Journal de l'UNEG
L'Union Nationale des Evadés de Guerre
Va bientôt disparaître. Cela ne touche guère
L'ensemble des Français car tous ces Evadés
Sont depuis soixante ans. délaissés, oubliés_
On leur avait pourtant fait de belles promesses
En vantant leur courage et leur folle hardiesse !
On leur avait fait croire qu'ils auraient un statut...
Ce statut "arlésienne", ils ne l'ont jamais eu !...
Un ministre pourtant a tenté quelque chose,
Le ministre a changé, son action est forclose.
Mais la page est tournée, les Evadés sont las
De ces vaines promesses, de tous ces bla - bla - blas
Ils auraient bien voulu, comme reconnaissance,
Que l'évasion soit un acte de résistance,
Mais on leur refusa ! Le fait de s'évader
(Au péril de sa vie) "ce n'est pas résister !"
Ils auraient mérité d'avoir les mêmes droits,
Les mêmes avantages enfin, que l'on octroie
A tous les prisonniers, cette immense cohorte
Qui attendait, docile, qu'on lui ouvre les portes...
Eux, n'ont pas attendu, et parce qu'ils sont partis
Gagner leur liberté, ils en payent le prix !...
Ils ont eu parmi eux d'authentiques héros,
Le plus connu de tous : le Général Giraud
Qui, dans ses soixante ans, accomplit la prouesse
De s'enfuir en plein jour... d'où ?... d'une forteresse
Son idée était de reprendre le combat
En faisant son métier, son métier de soldat.
Et même dans les camps, l'Evadé est rebelle,
Il renacle, il regimbe en préparant “la belle-.
J'en ai bien connu un qui s'évada cinq fois,
Sabota les machines, brûla un tas de bois,
Un énorme dépôt, chose providentielle...
Pour éteindre le feu, nombre de sentinelles
Laissa partir cet homme «qui ne résistait pas»!

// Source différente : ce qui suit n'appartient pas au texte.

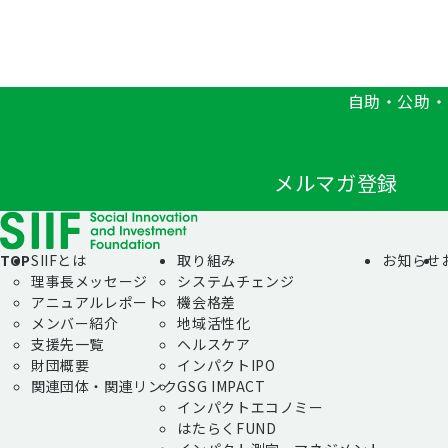
自助・公助・
メルマガ登録
TOP
SIIFとは
取り組み
お知らせ
理事長メッセージ
システムチェンジ
アニュアルレポート
機会格差
メンバー紹介
地域活性化
支援先一覧
ヘルスケア
財団概要
インパクトIPO
関連団体・関連リンク
GSG IMPACT
インパクトエコノミー
はたらくFUND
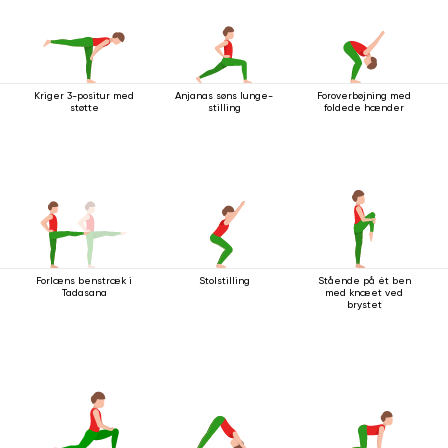
Kriger 3-positur med
Anjanas søns lunge-
Foroverbøjning med
støtte
stilling
foldede hænder
Forlæns benstræk i
Stolstilling
Stående på ét ben
Tadasana
med knæet ved
brystet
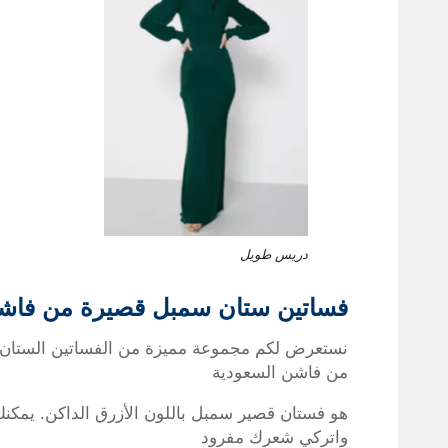
دريس طويل
فساتين ستان سمبل قصيرة من فاشن
نستعرض لكم مجموعة مميزة من الفساتين الستان لغي
من فاشن السعودية
هو فستان قصير سمبل باللون الأزرق الداكن. يمكن
واتركي شعرك مفرود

Mais qui, à chaque essai risquait un beau trépas.
Et je pense aujourd'hui à tous les anonymes
Qui sont restés là-bas, innocentes victimes,
En tentant simplement de sortir de leur camp
Car ils n'avaient qu'un but : c'était «foutre le camp»!
Ils en avaient assez des poux et des punaises,
Des ordres imbéciles et des tâches mauvaises.
Alors, pendant la nuit, l'un d'eux s'est échappé
Pour se trouver coincé au sein des barbebés.
Il essaie d'en sortir, s'agite et se démène,
Cela ne sert à rien, au contraire, il s'emmêle...
Il sait qu'il est perdu, on l'a vu, c'est la mort :
Une balle tirée du haut d'un mirador...
Quelles sont ses pensées à cette heure suprème?